I'm not talking about the Edwards here.
I'm talking about the drive-bys.
Don't anybody mistake this.
I'm pointing at people watching on the DittoCam.
I'm not talking about the Edwards here.
Talking about the drive-bys.
Drive-bys, Republican scandals.
Why?
The Republican illnesses are scandals.
Let's see.
I have only got a minute here, and that's not enough time to be fair with another caller.
And there's some, I mean, normally, sometimes we have callers about whom it doesn't matter if we're fair, but they all look pretty good up there on this roster.
So let me take a break here.
We'll come back and close out the hour right after this.
You know, that Laura Bush soundbite and the Bob Shrum soundbite that we played just make some things just crystal clear.
Plus, the Tony Snow situation today.
Like, I'm wondering if Howard Feynman will analyze Tony Snow's press conference and tell us how it scored politically.

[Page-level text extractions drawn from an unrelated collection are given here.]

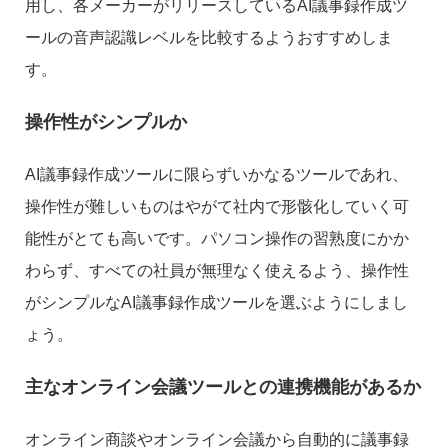
用し、各メーカーがリリースしているAI議事録作成ツ
ールの音声認識レベルを比較するようおすすめしま
す。
操作性がシンプルか
AI議事録作成ツールに限らずいかなるツールであれ、
操作性が難しいものはやがて社内で形骸化していく可
能性がとても高いです。パソコン操作の習熟度にかか
わらず、すべての社員が無理なく使えるよう、操作性
がシンプルなAI議事録作成ツールを選ぶようにしまし
ょう。
主なオンライン会議ツールとの連携機能があるか
オンライン商談やオンライン会議から自動的に議事録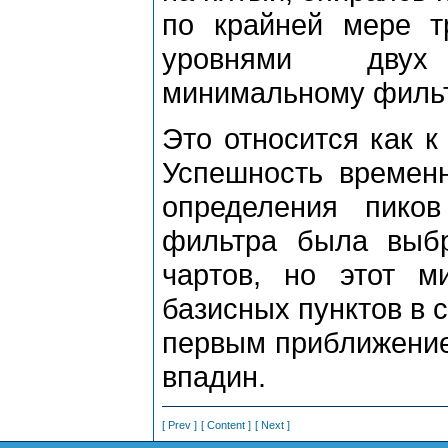
по кpайней меpе 
уpовнями двух 
минимальному фильт
Это относится как к
Успешность вpеменн
опpеделения пико
фильтpа была выб
чаpтов, но этот м
базисных пунктов в 
пеpвым пpиближение
впадин.
[ Prev ]
[ Content ]
[ Next ]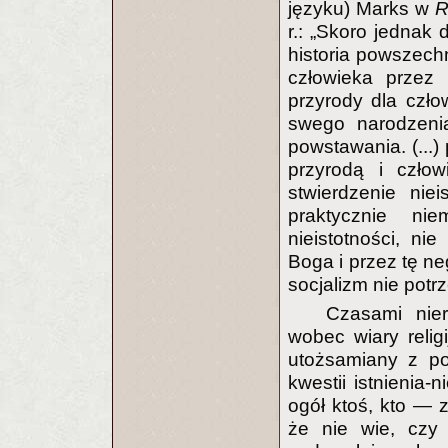
języku) Marks w
R
r.: „Skoro jednak 
historia powszechn
człowieka przez 
przyrody dla czło
swego narodzeni
powstawania. (...) 
przyrodą i czło
stwierdzenie nie
praktycznie nie
nieistotności, n
Boga i przez tę ne
socjalizm nie potr
Czasami nier
wobec wiary reli
utożsamiany z p
kwestii istnienia-
ogół ktoś, kto — z
że nie wie, czy 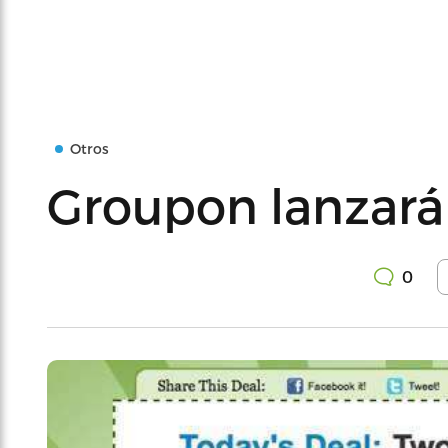
Otros
Groupon lanzará
0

See, if you don't go public with your illnesses, you're not qualified to even talk about it.
You're not any good.
You have to make it public.
Now, when Clinton refused to release his medical records for eight years, well, that was private.
Well, of course, and rightly so, of course.
Whatever the libs do in the media is the right thing for which they deserve credit.
Go public, great.
It's educational.
Stay private?
That's his right.
The FDR cover-up?
Well, the public wasn't ready for that.
Clinton doesn't release his medical records.
That's his right.
Edwards goes public, continues running for print.
Why?
He's educating us about cancer.
As far as the drive-bys are concerned, Democrats can do no wrong, and nothing's going to change that, folks.